Angela zog das Schlauchboot an den Strand. Dann richtete sie sich auf und blickte zu dem Schiff hinüber, das im tieferen Wasser hinter den scharfen, gefährlichen Korallen vor Anker lag. Obwohl weder die Kabinen noch das Deck beleuchtet waren, war das Schiff im hellen Mondlicht gut zu erkennen.

Die ‚Sea Fever‘ war ihre Heimat gewesen, solange Angela zurückdenken konnte.
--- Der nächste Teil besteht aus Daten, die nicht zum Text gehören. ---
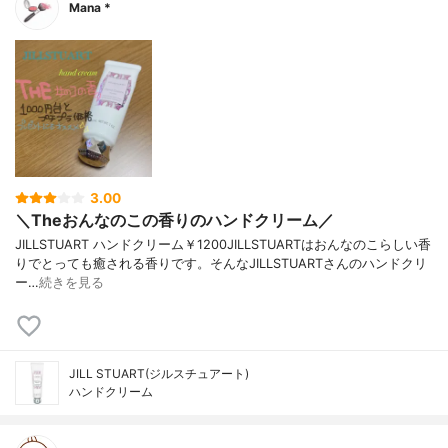
Mana *
3.00
＼Theおんなのこの香りのハンドクリーム／
JILLSTUART ハンドクリーム￥1200JILLSTUARTはおんなのこらしい香
りでとっても癒される香りです。そんなJILLSTUARTさんのハンドクリ
ー…
続きを見る
JILL STUART(ジルスチュアート)
ハンドクリーム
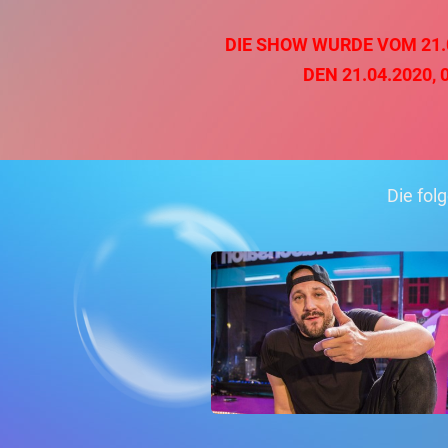
DIE SHOW WURDE VOM 21.04
DEN 21.04.2020,
Die fol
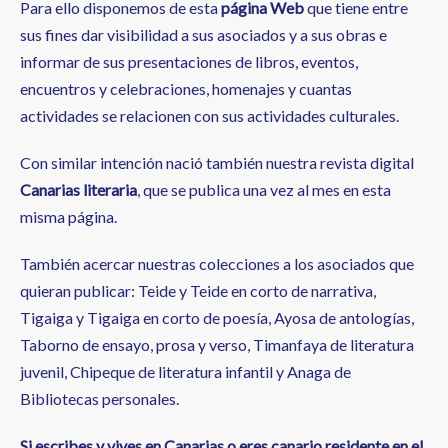
Para ello disponemos de esta
página Web
que tiene entre
sus fines dar visibilidad a sus asociados y a sus obras e
informar de sus presentaciones de libros, eventos,
encuentros y celebraciones, homenajes y cuantas
actividades se relacionen con sus actividades culturales.
Con similar intención nació también nuestra revista digital
Canarias literaria
, que se publica una vez al mes en esta
misma página.
También acercar nuestras colecciones a los asociados que
quieran publicar: Teide y Teide en corto de narrativa,
Tigaiga y Tigaiga en corto de poesía, Ayosa de antologías,
Taborno de ensayo, prosa y verso, Timanfaya de literatura
juvenil, Chipeque de literatura infantil y Anaga de
Bibliotecas personales.
Si escribes y vives en Canarias o eres canario residente en el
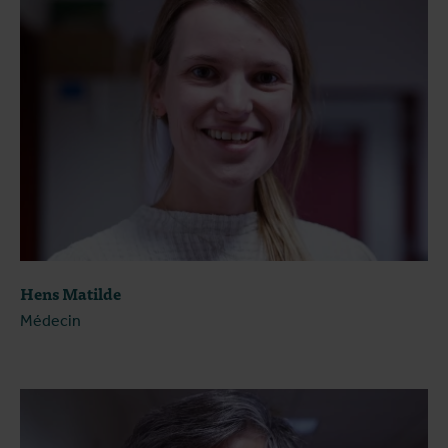
Hens Matilde
Médecin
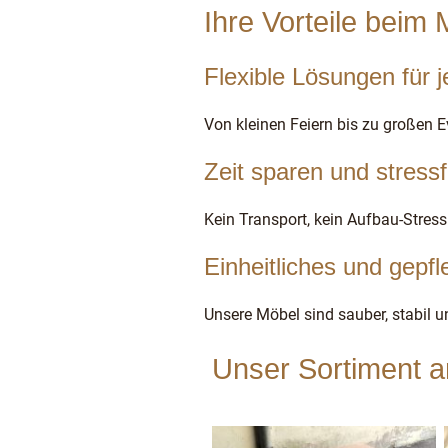
Ihre Vorteile beim
Flexible Lösungen für 
Von kleinen Feiern bis zu großen 
Zeit sparen und stressf
Kein Transport, kein Aufbau-Stres
Einheitliches und gepf
Unsere Möbel sind sauber, stabil u
Unser Sortiment 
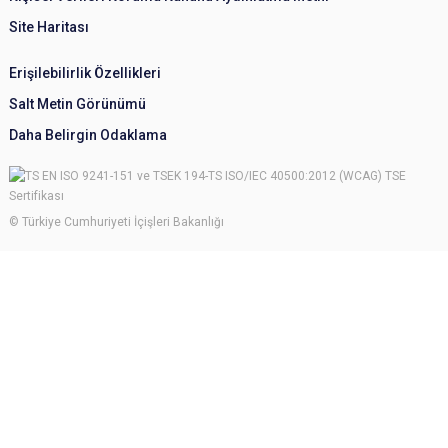
Site Haritası
Erişilebilirlik Özellikleri
Salt Metin Görünümü
Daha Belirgin Odaklama
© Türkiye Cumhuriyeti İçişleri Bakanlığı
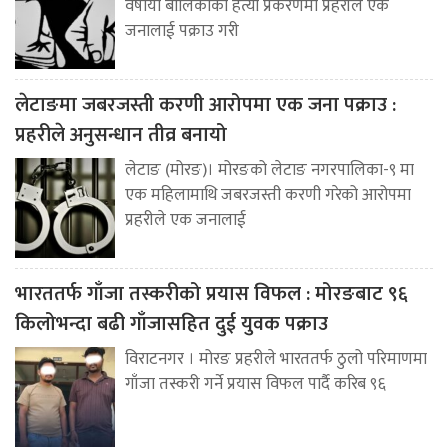
वर्षीया बालिकाको हत्या प्रकरणमा प्रहरीले एक
जनालाई पक्राउ गरी
लेटाङमा जबरजस्ती करणी आरोपमा एक जना पक्राउ :
प्रहरीले अनुसन्धान तीव्र बनायो
लेटाङ (मोरङ)। मोरङको लेटाङ नगरपालिका-९ मा
एक महिलामाथि जबरजस्ती करणी गरेको आरोपमा
प्रहरीले एक जनालाई
भारततर्फ गाँजा तस्करीको प्रयास विफल : मोरङबाट ९६
किलोभन्दा बढी गाँजासहित दुई युवक पक्राउ
विराटनगर । मोरङ प्रहरीले भारततर्फ ठुलो परिमाणमा
गाँजा तस्करी गर्ने प्रयास विफल पार्दै करिब ९६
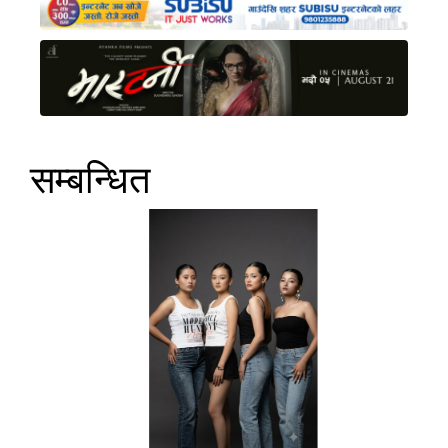
सम्बन्धित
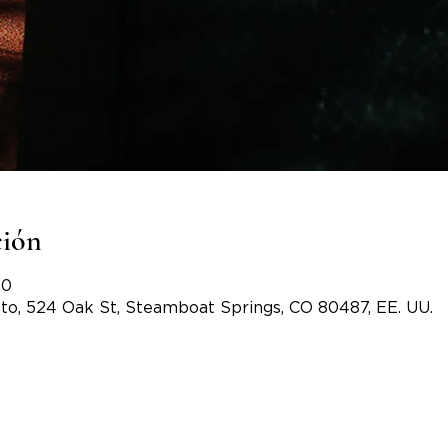
ción
30
to, 524 Oak St, Steamboat Springs, CO 80487, EE. UU.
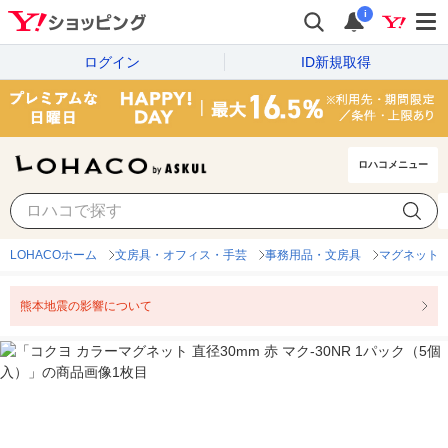
i
ログイン
ID新規取得
ロハコメニュー
LOHACOホーム
文房具・オフィス・手芸
事務用品・文房具
マグネット
熊本地震の影響について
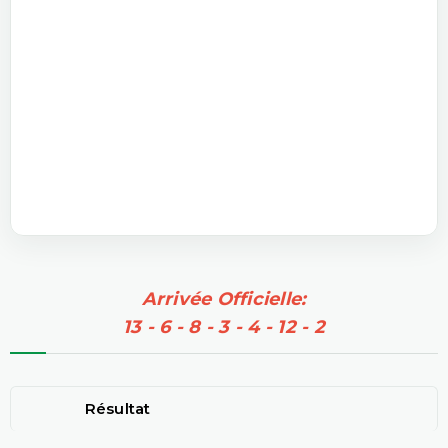
Arrivée Officielle:
13 - 6 - 8 - 3 - 4 - 12 - 2
Résultat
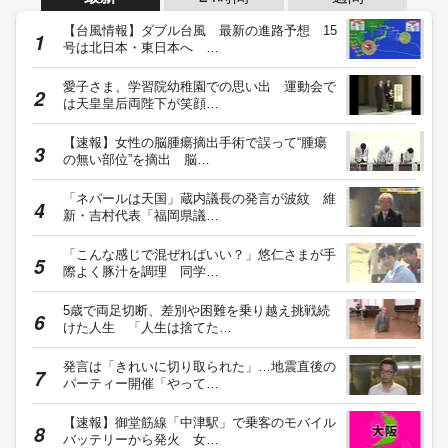
【台風情報】ダブル台風 最新の進路予想 15
号は北日本・東日本へ …
愛子さま、学習院幼稚園での思い出 運動会で
は天皇皇后両陛下が笑顔…
【速報】女性の脳腫瘍摘出手術で誤って“腫瘍
の無い部位”を摘出 脳…
「ネパールは天国」蔵内議長の発言が波紋 維
新・吉村代表「福岡県議…
「こんな感じで混ぜればいい？」悠仁さまが手
際よく豚汁を調理 同学…
5歳で両足切断、差別や困難を乗り越え挑戦続
けた人生 「人生は捨てた…
発言は「きれいに切り取られた」…地震直後の
パーティー開催「やって…
【速報】御堂筋線「中津駅」で乗客のモバイル
バッテリーから発火 女…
Von einem Haus, das hinter dem Strand lag, klang schallendes Gelächter herüber. Dann hörte Angela Männer- und Frauenstimmen, anscheinend redeten alle wild aufeinander ein. Schließlich gab sie sich einen Ruck und ging über den weiten Sandstrand auf den Garten zu, in dem das Haus stand.

Es war das einzige Gebäude in diesem Küstengebiet Balis. Auf der anderen Seite der Landspitze lag ein kleines Fischerdorf, doch in dieser Bucht hatte Angela mit ihrem Fernglas nur das große, auf einem gepflegten Grundstück stehende Haus ausmachen können und sich entschlossen, dort um Hilfe zu bitten.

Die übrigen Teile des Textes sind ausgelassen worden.